# Prompt:
When you reach the entries below, transcribe each one exactly as it stands.

# Extracted records:
%%

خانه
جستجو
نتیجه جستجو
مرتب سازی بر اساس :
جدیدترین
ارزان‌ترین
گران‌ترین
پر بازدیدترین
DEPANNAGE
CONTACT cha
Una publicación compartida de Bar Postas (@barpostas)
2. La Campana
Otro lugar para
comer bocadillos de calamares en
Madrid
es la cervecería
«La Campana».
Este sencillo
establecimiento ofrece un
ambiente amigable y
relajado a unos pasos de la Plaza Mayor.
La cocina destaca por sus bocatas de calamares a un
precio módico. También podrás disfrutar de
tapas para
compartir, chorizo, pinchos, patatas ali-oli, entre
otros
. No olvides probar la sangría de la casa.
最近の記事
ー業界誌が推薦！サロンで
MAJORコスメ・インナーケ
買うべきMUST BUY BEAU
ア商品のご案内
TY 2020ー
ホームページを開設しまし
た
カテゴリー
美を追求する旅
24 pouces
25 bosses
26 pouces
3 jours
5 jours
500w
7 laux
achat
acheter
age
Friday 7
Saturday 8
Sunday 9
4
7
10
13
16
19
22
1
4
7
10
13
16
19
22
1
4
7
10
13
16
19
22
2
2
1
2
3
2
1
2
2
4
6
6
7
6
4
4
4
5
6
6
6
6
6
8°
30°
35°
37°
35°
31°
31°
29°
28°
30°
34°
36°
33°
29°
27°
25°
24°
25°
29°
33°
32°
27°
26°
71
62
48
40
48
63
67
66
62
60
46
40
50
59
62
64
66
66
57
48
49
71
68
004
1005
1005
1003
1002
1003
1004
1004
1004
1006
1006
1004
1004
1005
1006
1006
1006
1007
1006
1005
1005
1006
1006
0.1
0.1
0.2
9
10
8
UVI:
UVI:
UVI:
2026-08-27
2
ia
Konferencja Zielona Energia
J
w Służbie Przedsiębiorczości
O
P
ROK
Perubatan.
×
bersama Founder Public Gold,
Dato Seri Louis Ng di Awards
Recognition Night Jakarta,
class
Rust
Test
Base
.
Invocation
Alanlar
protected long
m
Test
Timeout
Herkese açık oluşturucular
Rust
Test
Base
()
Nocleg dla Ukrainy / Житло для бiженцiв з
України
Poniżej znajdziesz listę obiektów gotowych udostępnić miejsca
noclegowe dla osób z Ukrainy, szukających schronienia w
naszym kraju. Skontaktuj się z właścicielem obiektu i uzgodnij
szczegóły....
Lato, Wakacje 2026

%%

# Reply:
خانه
جستجو
نتیجه جستجو
مرتب سازی بر اساس :
جدیدترین
ارزان‌ترین
گران‌ترین
پر بازدیدترین
DEPANNAGE
CONTACT cha
Una publicación compartida de Bar Postas (@barpostas)
2. La Campana
Otro lugar para
comer bocadillos de calamares en
Madrid
es la cervecería
«La Campana».
Este sencillo
establecimiento ofrece un
ambiente amigable y
relajado a unos pasos de la Plaza Mayor.
La cocina destaca por sus bocatas de calamares a un
precio módico. También podrás disfrutar de
tapas para
compartir, chorizo, pinchos, patatas ali-oli, entre
otros
. No olvides probar la sangría de la casa.
最近の記事
ー業界誌が推薦！サロンで
MAJORコスメ・インナーケ
買うべきMUST BUY BEAU
ア商品のご案内
TY 2020ー
ホームページを開設しまし
た
カテゴリー
美を追求する旅
24 pouces
25 bosses
26 pouces
3 jours
5 jours
500w
7 laux
achat
acheter
age
Friday 7
Saturday 8
Sunday 9
4
7
10
13
16
19
22
1
4
7
10
13
16
19
22
1
4
7
10
13
16
19
22
2
2
1
2
3
2
1
2
2
4
6
6
7
6
4
4
4
5
6
6
6
6
6
8°
30°
35°
37°
35°
31°
31°
29°
28°
30°
34°
36°
33°
29°
27°
25°
24°
25°
29°
33°
32°
27°
26°
71
62
48
40
48
63
67
66
62
60
46
40
50
59
62
64
66
66
57
48
49
71
68
004
1005
1005
1003
1002
1003
1004
1004
1004
1006
1006
1004
1004
1005
1006
1006
1006
1007
1006
1005
1005
1006
1006
0.1
0.1
0.2
9
10
8
UVI:
UVI:
UVI:
2026-08-27
2
ia
Konferencja Zielona Energia
J
w Służbie Przedsiębiorczości
O
P
ROK
Perubatan.
×
bersama Founder Public Gold,
Dato Seri Louis Ng di Awards
Recognition Night Jakarta,
class
Rust
Test
Base
.
Invocation
Alanlar
protected long
m
Test
Timeout
Herkese açık oluşturucular
Rust
Test
Base
()
Nocleg dla Ukrainy / Житло для бiженцiв з
України
Poniżej znajdziesz listę obiektów gotowych udostępnić miejsca
noclegowe dla osób z Ukrainy, szukających schronienia w
naszym kraju. Skontaktuj się z właścicielem obiektu i uzgodnij
szczegóły....
Lato, Wakacje 2026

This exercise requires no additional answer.